Thanks to recent cost reduction efforts, such as the outsourcing of more of Terabeam’s development activities to India, the company expects to realize $1 million in quarterly cost savings beginning in the third quarter. This reduced break-even level puts Terabeam in the vicinity of hitting cash flow break-even with just modest quarterly revenue growth.
For the second quarter ended June 30, Terabeam posted revenue of $19 million, up 8% sequentially, but a decrease of 8% from the year-earlier period. Its quarterly operating loss declined to $2.8 million, from $3.2 million. Gross margin improved to 44.4%, from 41.9%. Terabeam ended the quarter with over $6 million in cash, and no debt. Note that this total doesn’t include the proceeds from the recent private placement and patent sale.
Taking into account its latest expense reductions, Terabeam believes that it can now post cash flow break-even results at the $19.5 million to $20 million revenue level. Terabeam was last profitable on an operating and GAAP basis in the fourth quarter of 2005. Up until its most recent earnings report, Terabeam’s top-line had been stuck around the $18 million revenue level, resulting in a quarterly cash burn rate in the range of $2 million.
Terabeam doesn’t have any Wall Street analyst coverage, nor does this microcap play provide guidance. Management seemed upbeat on its second quarter conference call, but we’ve heard Terabeam’s management sound upbeat previously only to then disappoint.
Given this mixed track record, if Terabeam were trading near or at a 52-week high, we probably wouldn’t take a closer look. But with the stock recently fetching $1.80 a share, at the low end of its 52-week range of $1.75-$3.00, and trading at a deep discount to its public comparables, this microcap looks like an interesting speculation at current levels.
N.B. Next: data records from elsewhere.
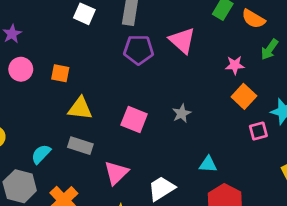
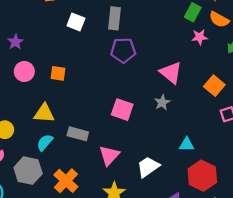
pink triangle: (182, 40) -> (171, 73), moved
pink star: (235, 65) -> (200, 37), moved
yellow triangle: (80, 108) -> (44, 113), moved

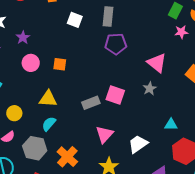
gray rectangle: (78, 134) -> (91, 103), moved, turned -36

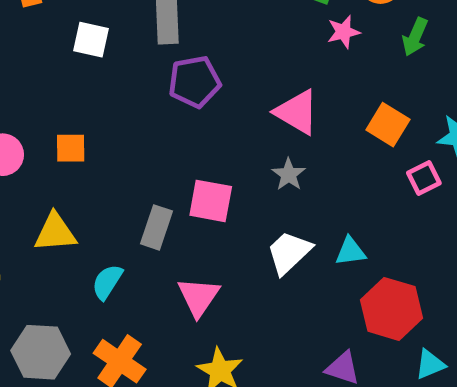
gray rectangle: (91, 103) -> (156, 227), turned -42
cyan semicircle: (49, 124) -> (107, 282), moved
white trapezoid: (138, 144) -> (289, 253), moved

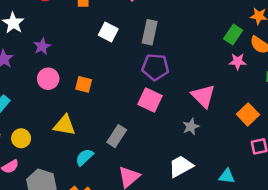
pink square: (211, 201) -> (150, 100), moved
cyan triangle: (350, 251) -> (227, 176), moved

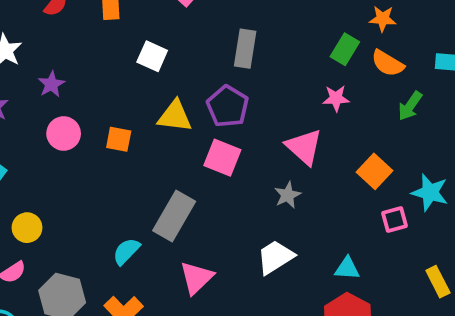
gray rectangle: (150, 32) -> (245, 49), moved
pink star: (238, 61) -> (336, 98), moved
purple pentagon: (155, 67) -> (228, 106), turned 30
yellow triangle: (65, 125) -> (175, 116), moved
gray rectangle: (117, 136) -> (174, 216), size x1.4

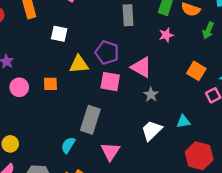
gray rectangle: (245, 49) -> (128, 15), moved
pink triangle: (304, 147) -> (141, 67), moved
cyan triangle: (347, 268) -> (183, 121), moved

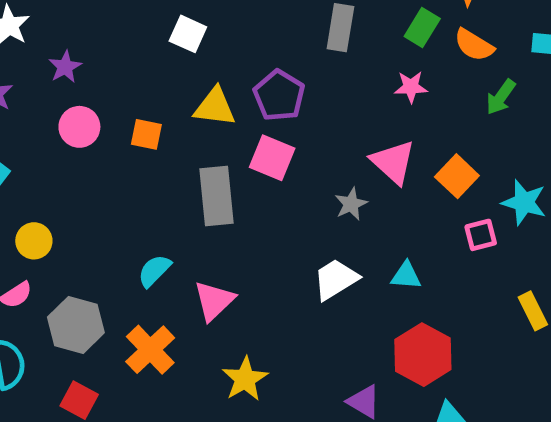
pink triangle: (141, 67) -> (393, 162), moved
gray rectangle: (90, 120) -> (216, 196), moved, turned -36
pink triangle: (110, 151) -> (214, 301), moved

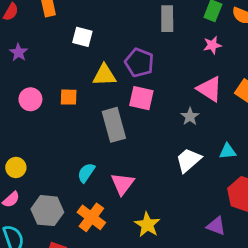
purple star: (65, 67) -> (18, 52), moved

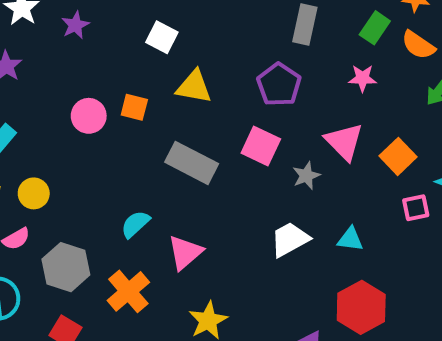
white square: (82, 37) -> (162, 37), moved
purple pentagon: (139, 63) -> (279, 85), moved
pink square: (141, 98) -> (261, 146), moved
pink circle: (30, 99) -> (89, 116), moved
gray rectangle: (114, 125) -> (192, 163), turned -60

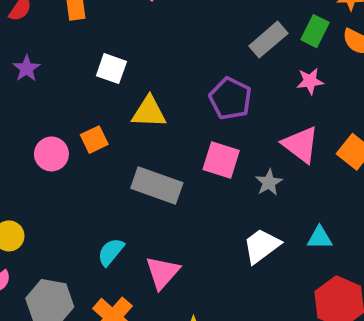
gray rectangle: (305, 24) -> (268, 40), moved, turned 45
orange square: (134, 107) -> (94, 140), turned -32

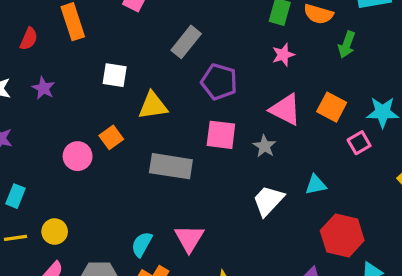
gray rectangle: (268, 40) -> (186, 42), moved
cyan semicircle: (111, 252) -> (142, 244), moved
At the stock’s recent enterprise value of $35 million, Terabeam is trading for just 1x its run-rate gross profits of $33 million and around 0.5x its run-rate revenue of $76 million. The market values larger competitors Alvarion Ltd. (Nasdaq: ALVR) and Airspan Networks Inc. (Nasdaq: AIRN) at 2.5x and 1x expected revenue on an enterprise basis, respectively.
The largest institutional shareholder in the stock is Lloyd Miller, III, a private investor that we’ve tracked for several years and whom has generally proven savvy in microcap value situations. Miller currently holds a stake in excess of 12% in Terabeam and participated in the July private placement of common stock at the $1.75 level. In May, Terabeam added a new director, which had been recommended by Miller, to its board.
One negative for the stock has been persistent insider selling by an entity controlled by Terabeam CEO Robert Fitzgerald under a 10b5-1 trading plan. Even with this selling, Fitzgerald still controls a sizeable 8% stake in the name. Several weeks ago, Terabeam CFO Brian Sereda was a modest open market buyer of the stock at the $1.82 level.
After years of largely being ahead of the market with its pre-WiMAX and WiMAX wireless solutions, Terabeam now seems to be “in the right place, at the right time.” Terabeam may continue to muddle along and be unable to turn the corner to sustained profitability, but the broader market trends have certainly turned into a nice “tailwind” for it.
With an inexpensive valuation, a very solid balance sheet, and smart money accumulating the stock, we believe the downside is modest, while the upside could be substantial.
Bottom-line, Terabeam looks like an attractive “value find” for medium-risk oriented investors.